- **PROBLEM TO SOLVE**:
Pull from the data below each line where the word "имущества" occurs, and copy it.

- **INFORMATION SHOWN**:
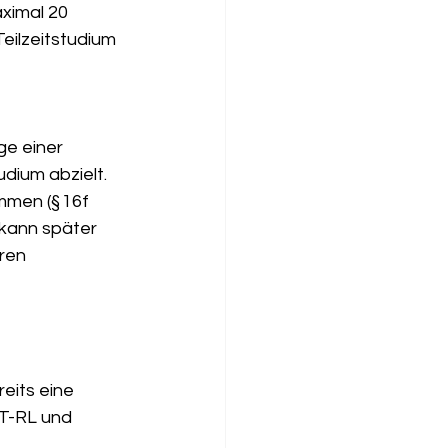
ximal 20 
eilzeitstudium 
e einer 
udium abzielt. 
men (§ 16f 
 kann später 
ren 
its eine 
ST-RL und 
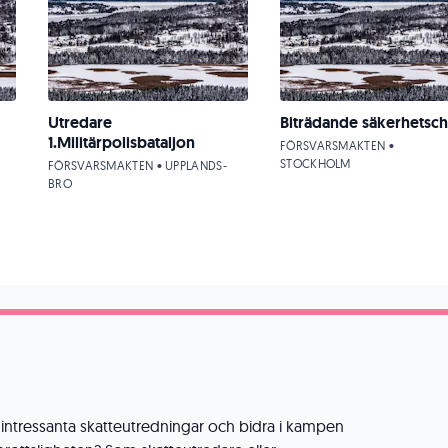
Utredare
Biträdande säkerhetsch
1.Militärpolisbataljon
FÖRSVARSMAKTEN •
STOCKHOLM
FÖRSVARSMAKTEN • UPPLANDS-
BRO
intressanta skatteutredningar och bidra i kampen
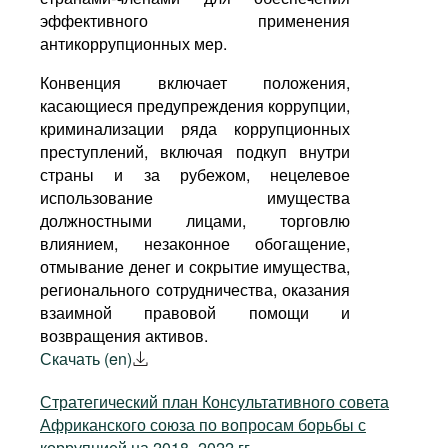
ЗАМБИЯ
СЬЕРРА-ЛЕОНЕ
эффективного применения
антикоррупционных мер.
ЗИМБАБВЕ
ТАНЗАНИЯ
Конвенция включает положения,
касающиеся предупреждения коррупции,
КАБО-ВЕРДЕ
ТОГО
криминализации ряда коррупционных
преступлений, включая подкуп внутри
КАМЕРУН
ТУНИС
страны и за рубежом, нецелевое
использование имущества
КЕНИЯ
УГАНДА
должностными лицами, торговлю
влиянием, незаконное обогащение,
КОМОРЫ
ЦАР
отмывание денег и сокрытие имущества,
регионального сотрудничества, оказания
КОТ-Д'ИВУАР
ЧАД
взаимной правовой помощи и
возвращения активов.
ЭКВАТОРИАЛЬНАЯ
ЛЕСОТО
Скачать (en)
ГВИНЕЯ
Стратегический план Консультативного совета
ЛИБЕРИЯ
ЭРИТРЕЯ
Африканского союза по вопросам борьбы с
коррупцией на 2018–2022 гг.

- **ANSWER FOR THE TASK**:
использование имущества
отмывание денег и сокрытие имущества,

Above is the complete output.